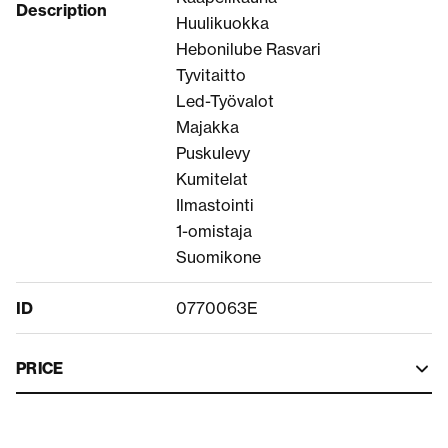
Description
Huulikuokka
Hebonilube Rasvari
Tyvitaitto
Led-Työvalot
Majakka
Puskulevy
Kumitelat
Ilmastointi
1-omistaja
Suomikone
ID
0770063E
PRICE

= = =

[Work to complete]: Pictures stay out of the answer; the rest of the listing above is returned exactly.

[Output below]:
Description
Huulikuokka
Hebonilube Rasvari
Tyvitaitto
Led-Työvalot
Majakka
Puskulevy
Kumitelat
Ilmastointi
1-omistaja
Suomikone
ID
0770063E
PRICE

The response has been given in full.